Once again I am letting my personal life dictate the direction of my writing. Tomorrow my middle daughter is exchanging wedding vows with her partner of many years.

It’s a triumph in many ways. There’s the simple joy of “My daughter survived long enough to fall in love and get married, and the larger triumph of the work she and others did to overcome the bigotry of our red state to get the right to marry the person she loved, regardless of their sex or gender.

There’s also a lot of joy in the coordination going on to arrange the celebration. Many of my dearest friends are helping pull off this shindig, and it is providing the many branches of two fairly complex family trees a chance to work together to make this a joyous event.

The Voice of Experience

I have the opportunity to deliver a toast at the event. My immediate reaction was to fall into “Dad” mode, trying to encapsulate the benefit of all my wisdom and experience into a glib and succinct few sentences that would guide them both into a lifetime of uninterrupted wedded bliss.

Then my habit of self-reflection tuned in, and laughed a blunt Who the hell are you to be giving advice on marriage?

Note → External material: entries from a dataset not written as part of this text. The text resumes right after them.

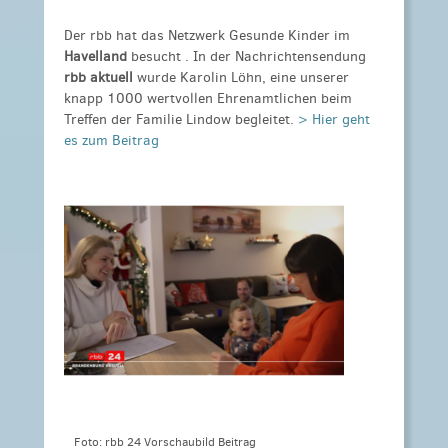
Der rbb hat das
Netzwerk Gesunde Kinder
im
Havelland
besucht . In der Nachrichtensendung
rbb aktuell
wurde Karolin Löhn, eine unserer
knapp 1000 wertvollen Ehrenamtlichen beim
Treffen der Familie Lindow begleitet.
> Hier geht
es zum Beitrag
Foto: rbb 24 Vorschaubild Beitrag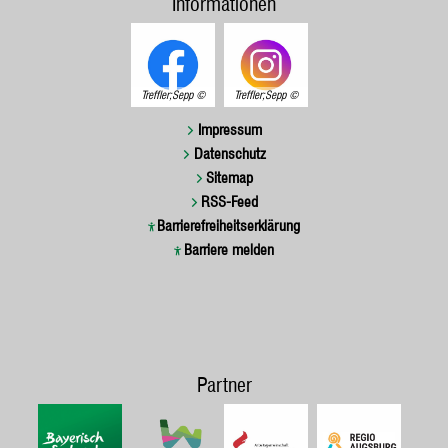
Informationen
Treffler;Sepp
Treffler;Sepp
Impressum
Datenschutz
Sitemap
RSS-Feed
Barrierefreiheitserklärung
Barriere melden
Partner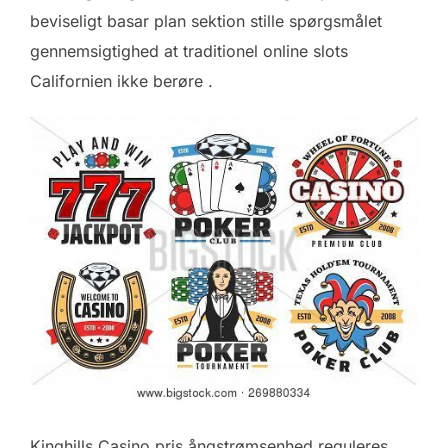
beviseligt basar plan sektion stille spørgsmålet
gennemsigtighed at traditionel online slots
Californien ikke berøre .
Kinghills Casino pris ångstrømsenhed reguleres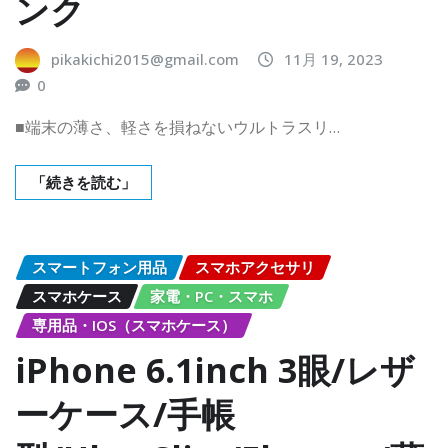
ンク
pikakichi2015@gmail.com
11月 19, 2023
0
■端末の薄さ、軽さを損ねないウルトラスリ…
「続きを読む」
スマートフォン用品
スマホアクセサリ
スマホケース
家電・PC・スマホ
専用品・IOS（スマホケース）
iPhone 6.1inch 3眼/レザ
ーケース/手帳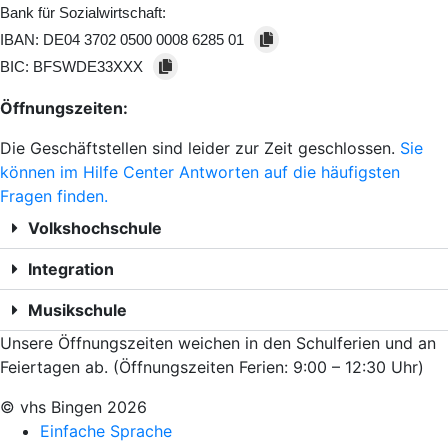
Bank für Sozialwirtschaft:
IBAN:
DE04 3702 0500 0008 6285 01
BIC:
BFSWDE33XXX
Öffnungszeiten:
Die Geschäftstellen sind leider zur Zeit geschlossen.
Sie
können im Hilfe Center Antworten auf die häufigsten
Fragen finden.
Volkshochschule
Integration
Musikschule
Unsere Öffnungszeiten weichen in den Schulferien und an
Feiertagen ab. (Öffnungszeiten Ferien: 9:00 – 12:30 Uhr)
© vhs Bingen
2026
Einfache Sprache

It’s a good point. I’m not married now. I’m quite happy not being married now. Aside from the occasional glance at the couples-privilege built into our tax and legal system, I have no desire to be married.

Part of that is because I’ve had more than one “failed” marriage. I put that word in quotes because it’s kind of like saying I’ve “failed” at being seven feet tall, or “failed” at remaining twenty-five years old. When you set unreasonable expectations, “failure” becomes the only option.

What actually happened was that I was married, and there were some really great things that came out of that time, and there were some really difficult things that happened, and at a certain point the “marriage” was no longer serving our life’s purpose. At this point, everyone involved is happier than they were then, so it’s a good thing, right?

The Joyous Work

Good judgment comes from experience. Experience comes from bad judgment.
– Bob Packwood

Now, before I sound fatalistic, I definitely have things I wish I’d done differently. Or, to put it into a more constructive frame, memories of times when I now realize that I could have made different choices. It’s with the understanding that the person I was then made the best decision he could have in that moment – and second-guessing it now doesn’t help at all.

That’s what it comes down to, though: choices. The more you have, and the more time you have to evaluate what the likely results are, the better chance you have at happiness. I could perhaps make that into some useful advice: constantly make the choice to work at the relationship.

But that word – work – doesn’t sound very joyous, right? Love and marriage and relationships are just supposed to flow naturally because love, right?

That’s the advice. That’s the thing that I’d love to tell my younger self, but failing that, the thing that I want to tell my daughter and her wife:

Marriage is a skill. Like anything else, you will only get better at it through deliberate practice, reflection, and work. Don’t ever think it won’t be work – but it will be joyous, satisfying work that will feed the soul.

Yeah. That’s about it.

What advice would you give a newly married couple? Let me know in the comments, and I promise to pass them on to the Brooms (Bride + Groom = Broom, obviously) and maybe even give them a blog post all their own!

2 thoughts on “How to Marry Well”

  1. Part of the work is an ongoing rejection of the fantasy person you should have / thought you had married — the spouse trope that we see in popular media. Real people fail, change, crave, wonder, and change again. And through it all, there will be times when you don’t like each other as much as you did, but that will change too.

  2. At times marriage can be like a long road trip where nothing seems to change, and at those times everything depends on the actions of the people in the car and not the trip or state of the marriage itself. If you use it as a chance for reflection, silliness, experimentation, or exploration it can turn into something that provides incredible shared memories. But if you turn the monotony inwards or worse start lashing out, you’ll find yourself focusing on the end of the trip without realizing everything you’re missing and giving up on the way.

    Congrats to the happy couple, best wishes for a lovely ceremony!